Not at all! Everyone's contributions are welcomed. Even after the "big guns" respond, other voices are definitely worth hearing. (One small tip though: Responding in plain text is appreciated, as it means information about who said what is entirely copy-and-pasteable.)
First: Well done, Chris, for all the work on this. IMHO this could be a useful Python enhancement (and reduce the newsgroup churn :-)).
Thanks :) It's one of those PEPs that can be immensely useful even if it's rejected.
On 27/02/2018 22:27, Chris Angelico wrote: Programming is all about reusing code rather than duplicating it. When an expression needs to be used twice in quick succession but never again, it is convenient to assign it to a temporary name with very small scope. By permitting name bindings to exist within a single statement only, we make this both convenient and safe against collisions.
It may be pedantic of me (and it will produce a more pedantic-sounding sentence) but I honestly think that "safe against name collisions" is clearer than "safe against collisions", and that clarity matters.
Sure. I'm also aware that I'm using the same words over and over, but I can add that one.
Rationale =========
When an expression is used multiple times in a list comprehension, there are currently several suboptimal ways to spell this, and no truly good ways. A statement-local name allows any expression to be temporarily captured and then used multiple times.
IMHO the first sentence is a bit of an overstatement (though of course it's a big part of the PEP's "sell"). How about "... there are currently several ways to spell this, none of them ideal."
Hmm, I think I prefer the current wording, but maybe there's some other way to say it that's even better.
Also, given that a list comprehension is an expression, which in turn could be part of a larger expression, would it be appropriate to replace "expression" by "sub-expression" in the 2 places where it occurs in the above paragraph?
Thanks, done.
Syntax and semantics ====================
In any context where arbitrary Python expressions can be used, a named expression can appear. This must be parenthesized for clarity,
I agree, pro tem (not that I am claiming that my opinion counts for much). I'm personally somewhat allergic to making parentheses mandatory where they really don't need to be, but trying to think about where they could be unambiguously omitted makes my head spin. At least, if we run with this for now, then making them non-mandatory in some contexts, at some future time, won't lead to backwards incompatibility.

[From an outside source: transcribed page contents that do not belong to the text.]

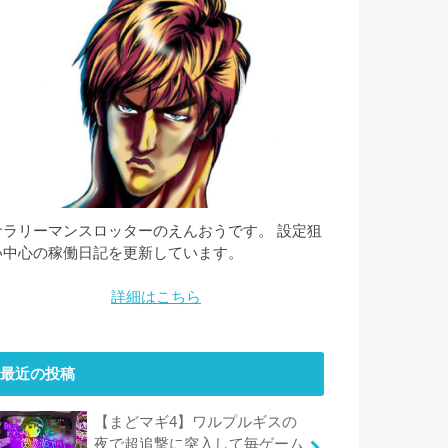
サラリーマンスロッターのえんおうです。 設定狙
い中心の稼働日記を更新しています。
詳細はこちら
最近の投稿
【まどマギ4】ワルプルギスの
夜で超追撃に突入して毎ゲーム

Yeah, definitely. There've been other times when a new piece of syntax is extra restrictive at first, and then gets opened up later. It's way easier than the alternative. (For the record, I had some trouble with this syntax at first, and was almost going to launch this PEP with a syntax of "( > expr as NAME)" to disambiguate. That was never the intention, though, and I'm grateful to the folks on core-mentorship for helping me get that sorted.)

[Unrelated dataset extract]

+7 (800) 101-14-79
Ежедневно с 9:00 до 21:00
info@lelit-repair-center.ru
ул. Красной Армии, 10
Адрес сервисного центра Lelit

Example usage =============
These list comprehensions are all approximately equivalent::
# Calling the function twice
# Calling the function twice (assuming that side effects can be ignored)
That assumption should be roughly inherent in the problem. If the call has no side effects and low cost, none of this is necessary - just repeat the expression.
stuff = [[f(x), f(x)] for x in range(5)]
# Helper function
# External helper function
Not a big deal either way, can toss in the extra word but I'm not really sure it's needed.
Please feel free to ignore this, but (trying to improve on the above example): # Using a generator: def gen(): for x in range(5): y = f(x) yield y,y stuff = list(gen())
I think it's unnecessary; the direct loop is entirely better IMO. Since the point of these examples is just to contrast against the proposal, it's no biggie if there are EVEN MORE ways (and I haven't even mentioned the steak knives!) to do something, unless they're actually better.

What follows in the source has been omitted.